As far as jigs,I use what is called a Mahat jig,it's a version of the 3oz arrowhead jig... Yeah it does sink a shade faster,but has such a wide profile from the side that a cobe will flat out turn on it and suck it down.. Haven't really had a problem with it sinking too fast.. Very few refusals on that jig,unless it is really late in the season and fish have seen everything out there.. Best jig for fishing wrecks,aside from maybe the butterfly jig that I have found.. jmo.. We also have what is called a squid jig up here that many use with great sucess,but haven't had the need to switch...

Wish you luck on the oilspill,as well as us.. Our fish come from that way,so whatever ya'll got directly affects our fishing in the long haul..


----------



## johnfl (Dec 16, 2009)

A 6500 Baitrunner is a beast if your going Baitrunner check the 3500B try to keep the reel around 18-20oz if your casting a 8' heavy action rod.


----------



## NCFishing (Dec 26, 2012)

I personally have a 700 battle on a star stellar boat 15 to 40lb class 7'. Its a nice stiff setup and you dont need a long rod to cast a 3 oz jig a mile... especially with braid. I use 50lb pp albrighted to a bit of 50 lb topshot


----------



## Drumdum (Jan 6, 2003)

NCFishing said:


> I personally have a 700 battle on a star stellar boat 15 to 40lb class 7'. Its a nice stiff setup and you dont need a long rod to cast a 3 oz jig a mile... especially with braid. I use 50lb pp albrighted to a bit of 50 lb topshot



At the time this thread was posted,did not know as much about the battle. My son uses the 6000 battle on the planks,holds plenty of 30lb fireline which will pull trucks,with 80lb mono leader attached with bimini to "braid style" no-name.

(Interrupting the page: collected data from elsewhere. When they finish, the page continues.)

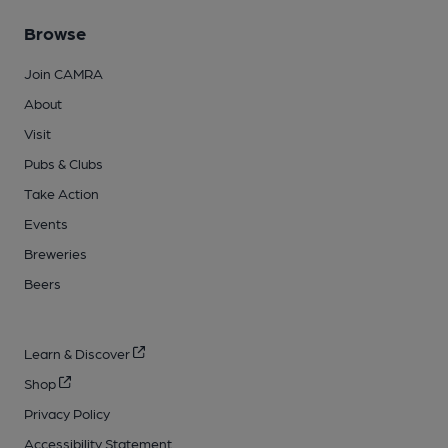
Browse
Join CAMRA
About
Visit
Pubs & Clubs
Take Action
Events
Breweries
Beers
Learn & Discover
Shop
Privacy Policy
Accessibility Statement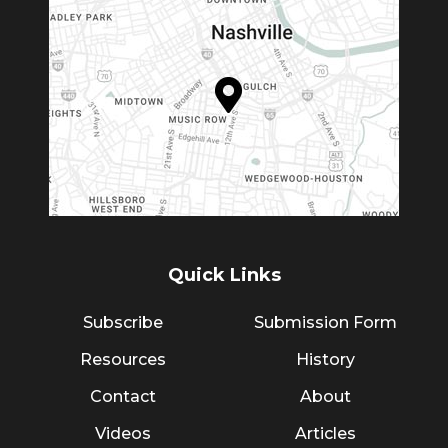
Quick Links
Subscribe
Submission Form
Resources
History
Contact
About
Videos
Articles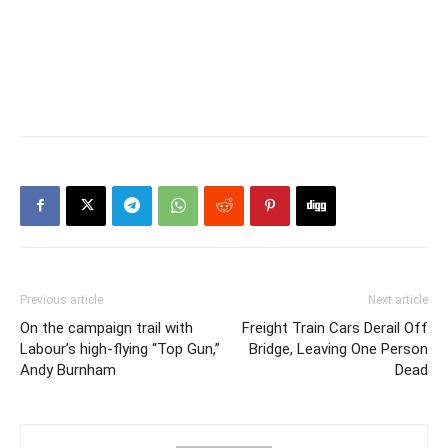
Previous article
Next article
On the campaign trail with
Freight Train Cars Derail Off
Labour’s high-flying “Top Gun,”
Bridge, Leaving One Person
Andy Burnham
Dead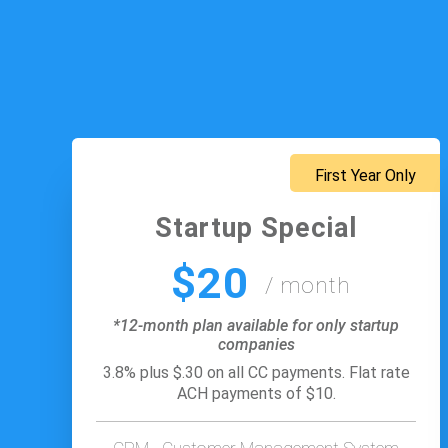
First Year Only
Startup Special
$20
/ month
*12-month plan available for only startup
companies
3.8% plus $.30 on all CC payments. Flat rate
ACH payments of $10.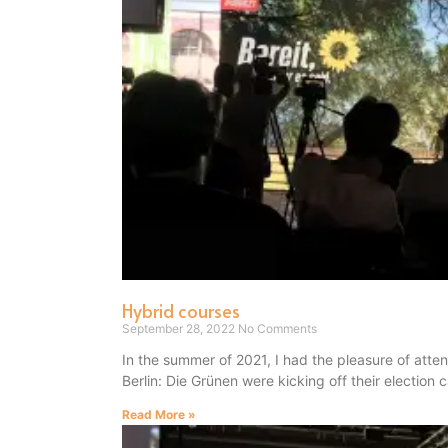
Hybrid courses
September 28, 2022
No Comments
In the summer of 2021, I had the pleasure of atte
Berlin: Die Grünen were kicking off their election
Read More »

Now I know it is a cheaper lighter reel with and EXCELLENT DRAG! It handles braid well also.. Still sticking with the 8' ugly stick rod for durability on the planks.. Very affordable setup that does well..


----------



## surf rat (Jun 30, 2004)

Just noticed date.


----------



## NCFishing (Dec 26, 2012)

Yup it has a great drag, especially since it has 25 lbs of drag. It stops big rays in their tracks


----------